Data shown
===============

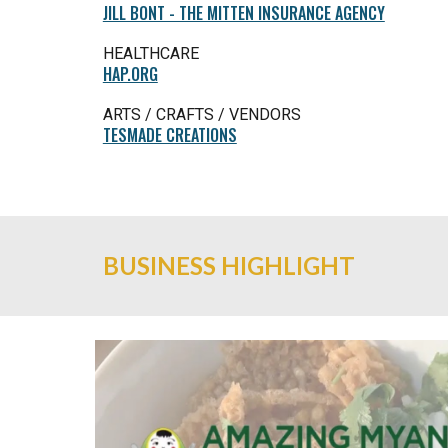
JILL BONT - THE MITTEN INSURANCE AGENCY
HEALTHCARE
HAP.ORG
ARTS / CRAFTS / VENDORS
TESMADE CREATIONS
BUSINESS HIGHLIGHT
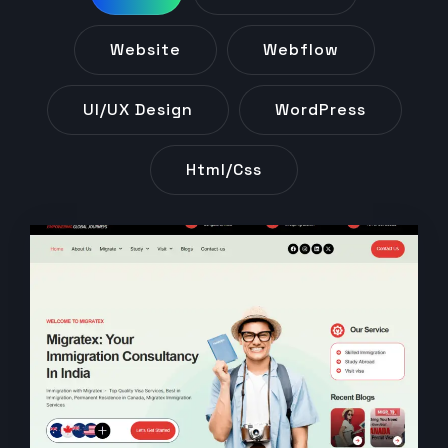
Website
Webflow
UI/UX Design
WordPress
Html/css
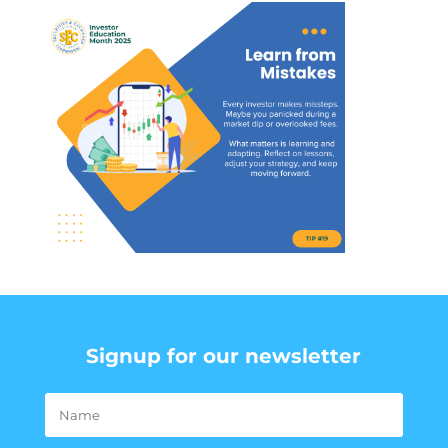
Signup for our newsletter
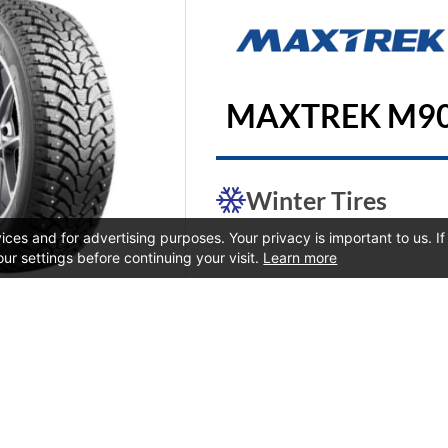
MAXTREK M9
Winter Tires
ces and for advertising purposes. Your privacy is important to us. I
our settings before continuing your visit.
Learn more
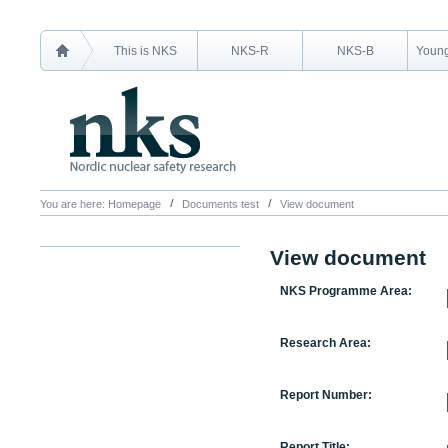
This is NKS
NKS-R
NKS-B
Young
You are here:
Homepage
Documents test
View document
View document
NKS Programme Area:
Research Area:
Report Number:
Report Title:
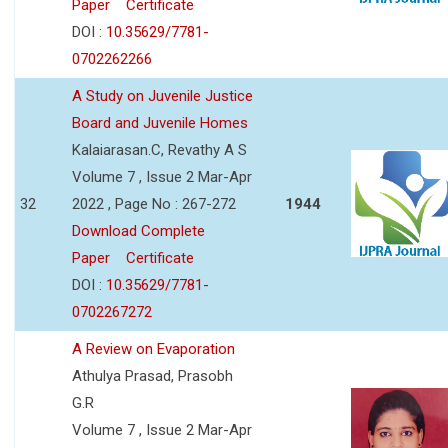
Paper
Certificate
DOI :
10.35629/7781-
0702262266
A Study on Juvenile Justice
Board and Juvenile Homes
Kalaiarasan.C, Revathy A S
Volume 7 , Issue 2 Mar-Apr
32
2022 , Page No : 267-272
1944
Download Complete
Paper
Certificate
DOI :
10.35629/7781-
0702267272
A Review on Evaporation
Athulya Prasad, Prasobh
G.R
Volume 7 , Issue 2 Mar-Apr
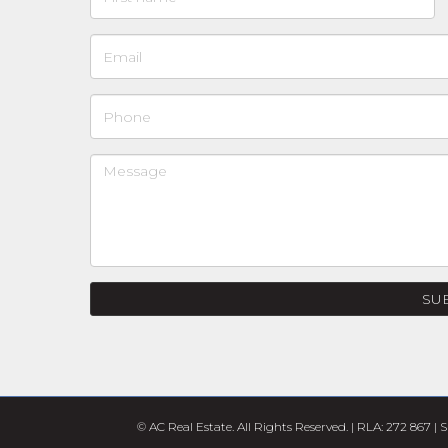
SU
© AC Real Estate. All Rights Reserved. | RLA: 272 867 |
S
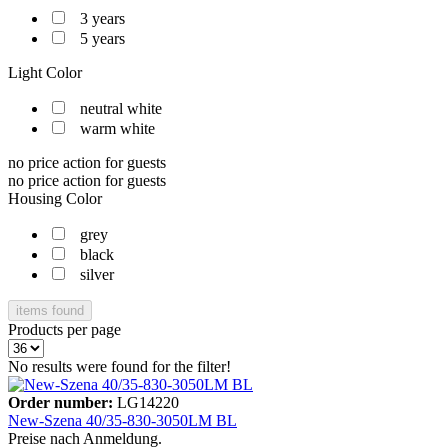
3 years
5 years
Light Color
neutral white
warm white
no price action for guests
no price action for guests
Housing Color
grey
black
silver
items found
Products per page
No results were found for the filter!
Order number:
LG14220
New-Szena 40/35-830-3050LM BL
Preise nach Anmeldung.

===============

Your assignment
Your output should be the full set of entries above, restated word for word and free of pictures.

Response
JILL BONT - THE MITTEN INSURANCE AGENCY
HEALTHCARE
HAP.ORG
ARTS / CRAFTS / VENDORS
TESMADE CREATIONS
BUSINESS HIGHLIGHT
Website
Webflow
UI/UX Design
WordPress
Html/css
Signup for our newsletter
MAXTREK M9
Winter Tires
ces and for advertising purposes. Your privacy is important to us. I
our settings before continuing your visit.
Learn more
This is NKS
NKS-R
NKS-B
Young
You are here:
Homepage
Documents test
View document
View document
NKS Programme Area:
Research Area:
Report Number:
Report Title:
Paper
Certificate
DOI :
10.35629/7781-
0702262266
A Study on Juvenile Justice
Board and Juvenile Homes
Kalaiarasan.C, Revathy A S
Volume 7 , Issue 2 Mar-Apr
32
2022 , Page No : 267-272
1944
Download Complete
Paper
Certificate
DOI :
10.35629/7781-
0702267272
A Review on Evaporation
Athulya Prasad, Prasobh
G.R
Volume 7 , Issue 2 Mar-Apr
SU
© AC Real Estate. All Rights Reserved. | RLA: 272 867 |
S
3 years
5 years
Light Color
neutral white
warm white
no price action for guests
no price action for guests
Housing Color
grey
black
silver
items found
Products per page
No results were found for the filter!
Order number:
LG14220
New-Szena 40/35-830-3050LM BL
Preise nach Anmeldung.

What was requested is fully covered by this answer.